Emme and Kristian pop in again and we head off to get on with some Swedish tourism. I can see where we’re gong from the door step. In one of Millencolin’s first releases, a tape and a EP called Melak, parts of Orebro are drawn into the background. One such piece is the crazy Mushroom Water Tower, also known properly as Orebro Vattentorn.

A claustrophobic ride to the top has a few of us shaken, it is a little scary. There’s a sticker that looks like a quality control check above the door. It appears to have expired six months ago. Thankyou Swedish Tourism Elevator Inspector Control. The lights have corresponding letters that don’t make sense to me. There’s not T for Top or B for Bottom or L for Lookout, so I look to the others for guidance on when is a good time to get out. There are three lights, I assume these are top, bottom and broken.

The view from the top is amazing. Every so often a tourism plaque lets me know what I’m seeing – the Slag mountain on the horizon, the Nature Park, the two churches and more. The cloud cover gives the horizon line a blue glow, the mountain ranges (if they can be called that) reminding me of home. Orebro’s forests can be seen from up here, houses along the outskirts slowly taken back by the trees and disappearing amongst them. The houses are labeled a very traditional Swedish view, possibly lagom to some people. It’s here I learn about the colouring of the houses. The red colour comes from the copper mines, largely due to the colours low cost and easy accessibility, and became a staple colour for the country because of it. Inside the tower are educational displays using water, showing the reason for have a tank so high and houses less than four stories in the city, and how that guy on the top floor must have really bad water pressure.

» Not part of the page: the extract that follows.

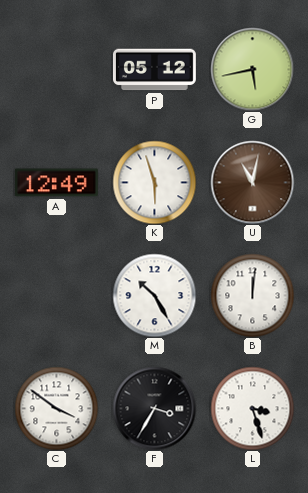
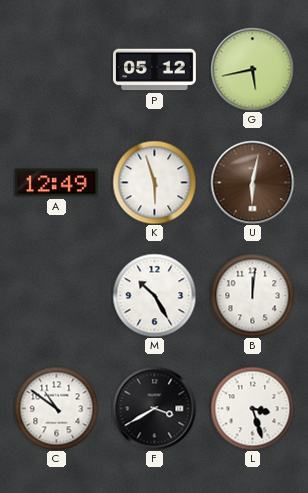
U: 11:02 -> 6:02
C: 3:51 -> 10:51
F: 3:35 -> 3:40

We head to the shopping district for a present for Jasper. He is having a birthday dinner tonight nearby, and getting him a present proves a little harder than expected. His favourite things are said to be anime related, but such a store does not exist in Orebro, and ebay doesn’t really do last minute shopping. There is a Swedish version of ebay, and no, I’m told it’s called Swebay.

Along the way we find a craft shop, one that appears to be Sophie’s favourite shop in Orebro, if not the world, and I can see why. Think of a better version of Spotlight, much more select in their variety, but because of the Swedish element there’s a bit of Ikea here too. I’m on the look out for another black texta, having used up the one I got from Utrecht in Brosarp for the exhibition. Sophie picks up a blank canvas on sale that is big enough to take her into the air with a gentle gust of wind. And the streets are windy today.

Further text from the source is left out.